# [Task directions]
Search the listing for the word "assessore" and say how many lines have it, nothing besides.

# [Information supplied]
---------------

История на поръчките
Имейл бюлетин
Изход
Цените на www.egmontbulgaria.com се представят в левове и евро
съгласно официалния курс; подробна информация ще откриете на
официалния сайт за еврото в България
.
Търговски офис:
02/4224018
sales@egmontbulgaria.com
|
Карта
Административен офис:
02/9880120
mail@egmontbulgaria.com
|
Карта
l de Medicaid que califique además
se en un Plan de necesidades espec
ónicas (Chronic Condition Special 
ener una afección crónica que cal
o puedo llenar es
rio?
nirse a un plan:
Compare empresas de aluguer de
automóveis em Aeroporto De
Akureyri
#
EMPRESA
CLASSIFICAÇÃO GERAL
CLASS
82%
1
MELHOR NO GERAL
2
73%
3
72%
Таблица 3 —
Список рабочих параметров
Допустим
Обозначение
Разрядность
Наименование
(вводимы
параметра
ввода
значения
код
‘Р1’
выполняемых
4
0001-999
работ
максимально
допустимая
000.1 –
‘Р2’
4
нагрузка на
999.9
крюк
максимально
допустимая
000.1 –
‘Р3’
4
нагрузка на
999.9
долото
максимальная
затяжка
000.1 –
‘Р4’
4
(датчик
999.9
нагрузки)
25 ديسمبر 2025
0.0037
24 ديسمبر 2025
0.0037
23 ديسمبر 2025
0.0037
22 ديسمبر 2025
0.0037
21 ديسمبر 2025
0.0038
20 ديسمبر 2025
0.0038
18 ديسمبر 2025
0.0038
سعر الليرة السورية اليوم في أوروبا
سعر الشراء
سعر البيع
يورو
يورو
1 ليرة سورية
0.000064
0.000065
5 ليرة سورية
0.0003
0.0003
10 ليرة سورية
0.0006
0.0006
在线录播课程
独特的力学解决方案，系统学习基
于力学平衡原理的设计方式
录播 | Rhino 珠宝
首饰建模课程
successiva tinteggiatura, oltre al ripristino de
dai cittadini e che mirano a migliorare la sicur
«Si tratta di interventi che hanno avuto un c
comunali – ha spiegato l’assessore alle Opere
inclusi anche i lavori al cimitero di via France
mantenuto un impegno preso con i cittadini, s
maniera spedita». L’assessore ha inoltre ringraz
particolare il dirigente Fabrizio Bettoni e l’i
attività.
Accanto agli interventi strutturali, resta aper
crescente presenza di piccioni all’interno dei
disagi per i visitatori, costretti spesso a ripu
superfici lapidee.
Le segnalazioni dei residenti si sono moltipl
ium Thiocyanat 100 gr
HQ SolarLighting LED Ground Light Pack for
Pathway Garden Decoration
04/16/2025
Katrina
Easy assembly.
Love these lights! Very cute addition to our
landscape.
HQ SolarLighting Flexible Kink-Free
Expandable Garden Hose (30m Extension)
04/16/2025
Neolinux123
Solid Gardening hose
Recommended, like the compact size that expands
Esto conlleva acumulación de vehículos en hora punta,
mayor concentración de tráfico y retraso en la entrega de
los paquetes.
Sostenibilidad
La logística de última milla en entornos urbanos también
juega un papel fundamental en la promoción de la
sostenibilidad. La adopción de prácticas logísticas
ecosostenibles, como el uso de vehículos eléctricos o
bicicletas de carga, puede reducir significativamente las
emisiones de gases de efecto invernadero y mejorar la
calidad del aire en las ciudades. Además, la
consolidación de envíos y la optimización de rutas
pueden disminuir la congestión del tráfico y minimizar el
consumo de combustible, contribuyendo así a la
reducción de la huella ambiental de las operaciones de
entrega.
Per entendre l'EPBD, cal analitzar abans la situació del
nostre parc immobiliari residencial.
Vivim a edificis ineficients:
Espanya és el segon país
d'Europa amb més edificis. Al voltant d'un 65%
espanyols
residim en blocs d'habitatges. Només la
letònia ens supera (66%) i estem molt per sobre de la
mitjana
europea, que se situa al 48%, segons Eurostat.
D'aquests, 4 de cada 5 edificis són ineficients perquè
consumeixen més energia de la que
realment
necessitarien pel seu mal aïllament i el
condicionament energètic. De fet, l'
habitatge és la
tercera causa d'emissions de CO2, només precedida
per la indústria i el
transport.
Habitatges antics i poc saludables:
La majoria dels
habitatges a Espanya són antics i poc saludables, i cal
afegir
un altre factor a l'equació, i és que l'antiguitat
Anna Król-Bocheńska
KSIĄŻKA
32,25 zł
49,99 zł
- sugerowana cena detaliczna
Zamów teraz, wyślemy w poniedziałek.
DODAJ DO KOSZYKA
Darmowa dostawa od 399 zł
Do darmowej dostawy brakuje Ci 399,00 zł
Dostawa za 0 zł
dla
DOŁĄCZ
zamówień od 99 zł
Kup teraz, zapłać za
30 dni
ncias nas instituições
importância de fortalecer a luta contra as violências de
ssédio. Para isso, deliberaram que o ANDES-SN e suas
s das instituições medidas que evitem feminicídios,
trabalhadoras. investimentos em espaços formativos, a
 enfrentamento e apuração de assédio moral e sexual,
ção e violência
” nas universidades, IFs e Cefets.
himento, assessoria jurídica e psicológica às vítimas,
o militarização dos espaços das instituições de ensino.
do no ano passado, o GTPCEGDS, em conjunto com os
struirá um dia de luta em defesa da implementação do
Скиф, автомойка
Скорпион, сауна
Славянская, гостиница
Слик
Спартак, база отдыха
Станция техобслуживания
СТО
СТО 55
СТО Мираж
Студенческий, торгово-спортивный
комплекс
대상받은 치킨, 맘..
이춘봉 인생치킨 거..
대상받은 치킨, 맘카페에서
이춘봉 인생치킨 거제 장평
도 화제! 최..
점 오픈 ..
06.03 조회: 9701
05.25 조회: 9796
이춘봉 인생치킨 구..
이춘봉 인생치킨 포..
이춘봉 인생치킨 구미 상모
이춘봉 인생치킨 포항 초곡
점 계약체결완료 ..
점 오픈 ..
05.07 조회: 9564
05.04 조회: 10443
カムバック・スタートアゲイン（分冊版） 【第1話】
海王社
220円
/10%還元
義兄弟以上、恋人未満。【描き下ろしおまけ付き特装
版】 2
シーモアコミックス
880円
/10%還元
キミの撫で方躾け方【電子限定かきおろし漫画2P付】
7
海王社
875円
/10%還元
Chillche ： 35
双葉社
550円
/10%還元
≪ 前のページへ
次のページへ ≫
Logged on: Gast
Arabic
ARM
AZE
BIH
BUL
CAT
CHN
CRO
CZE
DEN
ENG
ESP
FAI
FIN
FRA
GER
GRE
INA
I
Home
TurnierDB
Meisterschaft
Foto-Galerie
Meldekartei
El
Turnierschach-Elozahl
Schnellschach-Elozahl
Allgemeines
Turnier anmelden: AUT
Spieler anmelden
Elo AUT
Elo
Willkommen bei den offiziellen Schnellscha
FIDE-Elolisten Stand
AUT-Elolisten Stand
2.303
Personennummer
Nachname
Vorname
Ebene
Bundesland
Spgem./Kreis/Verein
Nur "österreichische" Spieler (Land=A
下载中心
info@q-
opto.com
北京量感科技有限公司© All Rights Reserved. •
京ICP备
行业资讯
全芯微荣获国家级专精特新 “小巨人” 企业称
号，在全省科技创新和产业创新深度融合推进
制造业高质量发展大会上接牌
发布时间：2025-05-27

---------------

# [Result of the exercise]
2